La legna piu’ indicata per il forno è quella di ulivo, “FRASCHI D’olivara” ricavata dalla potatura degli alberi d’ ulivi . Quindi si accende il forno e si fa ardere almeno un mazzo di FRASCHI, quando il forno è buono, vale a dire ha raggiunto la giusta temperatura data dal colore bianco delle pietre poste ai lati del cocipana, si tira la brace “vrasci”con il “tiratura”e poi con il “cadipo”si scopa, si lascia riposare un po’e trascorso il tempo necessario,si mette il pane sulla “pala”con un coltello si fanno dei tagli onde evitare che il pane gonfi troppo.Quindi si fa cuocere circa due ore,la pitta viene tolta dal forno prima rispetto al pane e viene mangiata calda con l’olio extra vergine d’ oliva. Trascorso il tempo necessario il pane viene tolto dal forno con la pala e messo su di un tavolo e coperto con una tovaglia in questo modo il pane fa una seconda cottura.

 

 

 

 

"U Cocipana"

Forno a legna

 


Il rito del maiale nella società Vallefioritese

IL MAIALE è sempre stato presente all’interno della civiltà contadina, dell’economia e della cultura di Vallefiorita La carne di maiale è sempre stata e per molti versi è ancora, sulla tavola di tutti i vallefioritesi, senza distinzioni di classe.

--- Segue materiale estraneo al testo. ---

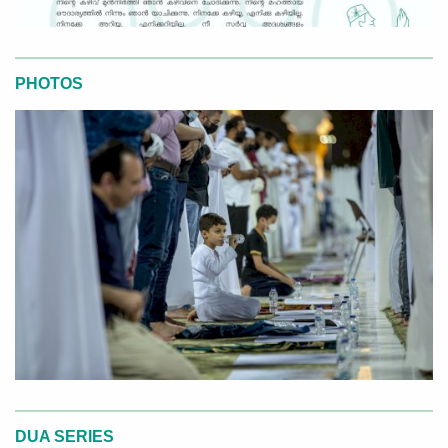
PHOTOS
DUA SERIES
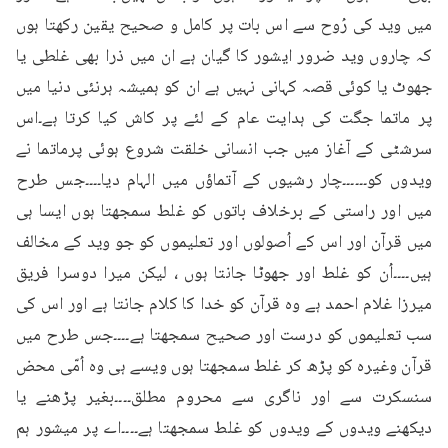
میں وید کی رُوح سے اس بات پر کامل و صحیح یقین رکھتا ہوں 
کہ چاروں وید ضرور ایشور کا گیان ہے ان میں ذرا بھی غلطی یا 
جھوٹ یا کوئی قصہ کہانی نہیں ہے ان کو ہمیشہ ہرنئی دنیا میں 
پر ماتما جگت کی ہدایت عام کے لئے پر کاش کیا کرتا ہے۔اس 
سرشٹی کے آغاز میں جب انسانی خلقت شروع ہوئی پرماتما نے 
ویدوں کو۔۔۔۔۔۔چار رشیوں کے آتماؤں میں الہام دیا۔۔۔۔جس طرح 
میں اور راستی کے برخلاف باتوں کو غلط سمجھتا ہوں ایسا ہی 
میں قرآن اور اس کے اُصولوں اور تعلیموں کو جو وید کے مخالف 
ہیں۔۔۔۔اُن کو غلط اور جھوٹا جانتا ہوں ، لیکن میرا دوسرا فریق 
میرزا غلام احمد ہے وہ قرآن کو خدا کا کلام جانتا ہے اور اس کی 
سب تعلیموں کو درست اور صحیح سمجھتا ہے۔۔۔۔جس طرح میں 
قرآن وغیرہ کو پڑھ کر غلط سمجھتا ہوں ویسے ہی وہ اُمّی محض 
سنسکرت سے اور ناگری سے محروم مطلق۔۔۔۔بغیر پڑھنے یا 
دیکھنے ویدوں کے ویدوں کو غلط سمجھتا ہے۔۔۔۔اے پر میشور ہم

Negli anni passati non c’era una sola famiglia contadina che non allevasse almeno un maiale.L’allevamento del maiale rappresentava, oltre che la possibilità di preparare molte delle provviste alimentari di tutto l’anno, una delle principali forme di sostegno per l’economia della famiglia.
Il periodo classico per la macellazione del maiale era di carnevale.
Ci sono molti racconti e leggende che ci narrano come quest'usanza diventi un rito, che ha origini antichissime, probabilmente greche e che, in alcuni paesi, si mantiene ancora quasi intatta.
Ricordiamo che la macellazione del maiale diventa un’occasione di festa e di socialità. Era, infatti, tradizione che chi “ammazzava“ il maiale invitava alla sua tavola amici e parenti.
Questa tradizione si mantiene ancora oggi quasi con lo stesso rituale di un tempo e rappresenta un momento di solidarietà sociale molto forte.

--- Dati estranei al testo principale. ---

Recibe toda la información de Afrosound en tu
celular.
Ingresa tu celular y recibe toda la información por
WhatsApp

nella foto: maiale originale nero di

 Calabria

 


La lavorazione del maiale

 "A CODDARA" La caldaia si prepara  con le ossa del maiale, frittuli(cotenna di maiale), grasso a pezzi, carne magra rimasta dopo la preparazione dei salami,e anche con le parti interne(polmoni. milza ecc..). Lavate con acqua e poi bollite nella caldaia con acqua e sale, tolte dal fuoco sono pronte per essere mangiate, accompagnate con del vino rosso nostrano.
"I FRITTULI": Le cotenne di maiale, private di setole e altre impurità, sono tagliate a pezzi, quando sono ancora al dente, si fanno raffreddare, si mettono in recipienti di terracotta, i "salaturi", ricoprendoli di strutto. Si conservano a lungo, per circa un anno.

Lavorazione dei salumi

 


Il Capicollo                        termine  dialettale:"U Capiccuollu".

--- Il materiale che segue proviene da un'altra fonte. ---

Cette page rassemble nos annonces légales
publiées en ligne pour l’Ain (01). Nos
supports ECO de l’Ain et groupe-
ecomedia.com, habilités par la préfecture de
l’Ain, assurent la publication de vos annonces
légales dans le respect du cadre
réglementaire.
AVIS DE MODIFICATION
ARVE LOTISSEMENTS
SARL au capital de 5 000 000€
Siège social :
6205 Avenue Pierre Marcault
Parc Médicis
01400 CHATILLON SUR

Lavorazione: Prelevata la carne dalla coscia o dal guanciale viene sagomata a filetto e riposta in salamoia, per sette giorni, cosa importante e che ogni giorno la carne venga girata e massaggiata in modo che ogni filetto di carne assorba in modo uniforme la quantità di sale. 

Trascorsi sette giorni, la carne viene:

massaggiata con molta cura con pepe rosso in polvere "a pipa"
introdotto nella vescica del maiale precedentemente essiccata
stretto con dello spago tra delle stecche di canne, per renderlo più compatto.

appeso sopra il camino per subire l'asciugatura con il calore e il fumo.
ogni settimana e per qualche mese la legatura dovrà essere rifatta per consentire una migliore amalgama e compattezza della carne.
A tavola: viene servito come antipasto, spuntini e merende. Un tempo veniva consumato dai contadini nei campi.
 

La Pancetta                            termine dialettale:"A Panzetta"

Lavorazione: La parte, adeguatamente preparata, viene sottoposta a salatura per circa otto giorni

(a "salimora"). La parte superiore viene ricoperta con peperoncino macinato o in polvere. Segue una prolungata stagionatura .
Ricavata dal sottocostato inferiore del maiale, la pancetta con cotenna viene tagliata in forme rettangolari, spessore 3-4 centimetri, peso variabile fra i 3-4 chili, conciata con sale e peperoncino, e lasciata ad asciugare appesa sopra il camino per l’affumicatura. Affettandola vi accorgerete del suo aspetto roseo, che vede alternarsi strati sottili di grasso e di magro, sapore delicato.  Nell'alimentazione tradizionale delle classi popolari il lardo o la pancetta rappresentavano una importante riserva di grassi, con cui affrontare la durezza del lavoro ed il freddo della brutta stagione che nelle zone montane poteva essere assai intenso.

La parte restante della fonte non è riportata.